This invention relates to a distribution device (14) and method for distributing biologically active materials (1) into the atmosphere in aerosol form and an insect trap incorporating such a device. The device vaporises, volatilises or atomises the material in aerosol form using electrostatic techniques. The biologically active material (1) is typically an insect attractant or repellant and the device is used in insect trapping to lure insects to its source where a trap is provided or to ward off insects without using insecticides harmful to humans.

Description

DISTRIBUTION DEVICE This invention relates to a distribution device for distributing biologically active materials into the atmosphere and a method and apparatus for trapping insects using the device.
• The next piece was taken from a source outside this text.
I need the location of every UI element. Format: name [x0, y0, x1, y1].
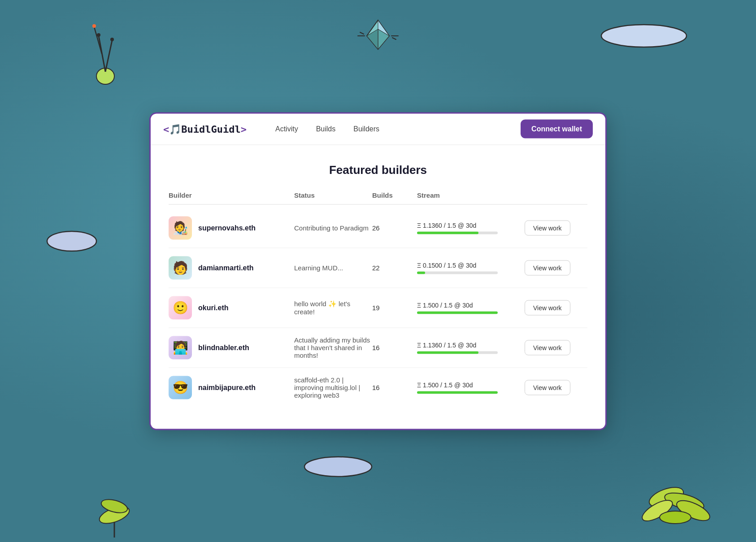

Techniques for the liberation of chemicals into the air are well-known. They include the use of slow-release formulations, in which volatile compounds are released from surfaces, such as wicks, which retard or control the release rate, and the use of pressurised aerosol containers which offer an instant effect by manual activation of a pressure release valve.
Volatilisation rates of relatively involatile chemicals from an absorbent surface at ambient temperatures can be too low for many purposes. Aerosol containers can be used to atomise compounds resulting in high release rates. They are commonly used to distribute the atomised compounds within the confines of a room in order to achieve maximum effect of fragrance enhancement. The disadvantages are that the packaging of pressurised containers is expensive, they use large volumes of carrier gas, require filling under high pressure, the release rates are difficult to control, and the hydrocarbon gases which are commonly used as propellants are environmentally damaging. The 2one of activity of a volatile attractant or repellent released from a point source, the so called "active space", is dependent upon the release rate of molecules from that source. Once released into the air above the boundary layer, volatilised attractants or repellents are dispersed mainly by air currents which can carry them for many metres as a coherent plume, before turbulence destroys the coherence. Animals, such as insects, can thus be attracted upwind in an odour plume from distances extending to kilometres in appropriate conditions. In conditions of still air, such as occurs in the boundary layer close to any solid substrate, dispersion is mainly by diffusion leading to a concentration gradient around the source. This concentration gradient can provide short-lived orientational cues to insects (and other animals) , but usually only over distances of the order of a few centimetres. For effective distribution, a chemical compound or mixture must therefore be projected into the air above the boundary layer, where it will be carried further by the ambient air flow.
Many insect attractants, including pheromones, are relatively involatile and therefore attract insects at only very short range. An example is the sexual pheromone of the common housefly, Musca do estica. which is commonly used in synthetic form ("muscalure" or (Z)-9-tricosene) to attract houseflies to traps or toxic baits. The volatility is such that attraction occurs only over a distance of a few centimetres. Similarly, many insect repellents are effective only at close range.
According to one aspect of the present invention, a distribution device for distributing biologically active material into the atmosphere comprises means for vaporising, volatilising or atomising a material in aerosol form using an electrostatic technique, whereby the so vaporised, volatilised or atomised material is suspended in the atmosphere.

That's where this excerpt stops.